Solution Explanation: SQL Query for Manager Statistics

This problem requires retrieving manager information along with the number of direct reports and their average age. The solution uses a SQL query leveraging self-joins and aggregate functions.

Approach:

  1. Self-Join: The Employees table is self-joined using JOIN Employees AS e2 ON e1.reports_to = e2.employee_id. This links each employee (e1) to their manager (e2) based on the reports_to column. e1 represents the employees, while e2 represents their respective managers.

  2. Grouping: The GROUP BY 1 clause groups the results by the manager's employee_id (the first column in the SELECT statement). This allows us to aggregate data for each manager.

  3. Aggregation:

    • COUNT(1) counts the number of employees reporting to each manager (reports_count).
    • ROUND(AVG(e1.age)) calculates the average age of the employees reporting to each manager and rounds the result to the nearest integer (average_age).

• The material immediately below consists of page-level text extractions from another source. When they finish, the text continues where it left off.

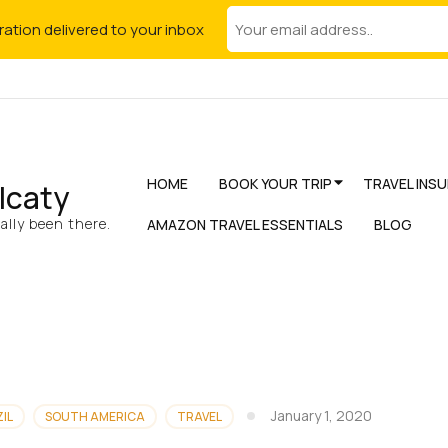
iration delivered to your inbox
HOME
BOOK YOUR TRIP
TRAVEL INS
lcaty
lly been there.
AMAZON TRAVEL ESSENTIALS
BLOG
January 1, 2020
IL
SOUTH AMERICA
TRAVEL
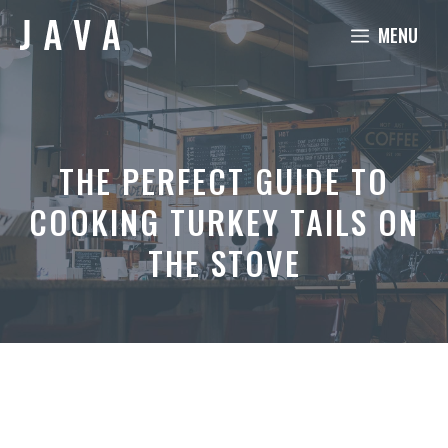
Skip
MENU
to
content
THE PERFECT GUIDE TO
COOKING TURKEY TAILS ON
THE STOVE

  4. Filtering (Implicit): Managers are implicitly identified because only employees who have at least one subordinate will appear in the results after the GROUP BY operation.

  5. Ordering: ORDER BY 1 orders the final result set by employee_id as required.

Time Complexity Analysis:

The time complexity of this SQL query depends heavily on the database engine's optimization strategies and the size of the Employees table. However, it is generally considered to be O(N log N) or better due to the efficient indexing and algorithms employed by most database systems for JOIN, GROUP BY, and ORDER BY operations. In the worst-case scenario without optimal indexes, it might approach O(N^2), where N is the number of rows in the Employees table. Proper indexing on employee_id and reports_to columns is crucial for efficient query execution.

MySQL Code:

SELECT
    e2.employee_id,
    e2.name,
    COUNT(1) AS reports_count,
    ROUND(AVG(e1.age)) AS average_age
FROM
    Employees AS e1
    JOIN Employees AS e2 ON e1.reports_to = e2.employee_id
GROUP BY 1
ORDER BY 1;

Other SQL Dialects:

The query's structure is largely database-agnostic. Minor syntax adjustments might be necessary depending on the specific database system (e.g., column aliases might need adjustments). The core concepts of self-join, grouping, and aggregation remain the same. For instance, in PostgreSQL, you might use ROUND(AVG(e1.age)::numeric) for more precise rounding.

The provided solution efficiently solves the problem using standard SQL features and is generally adaptable to most SQL databases. The focus on proper indexing is key to maintaining good performance as the table size grows.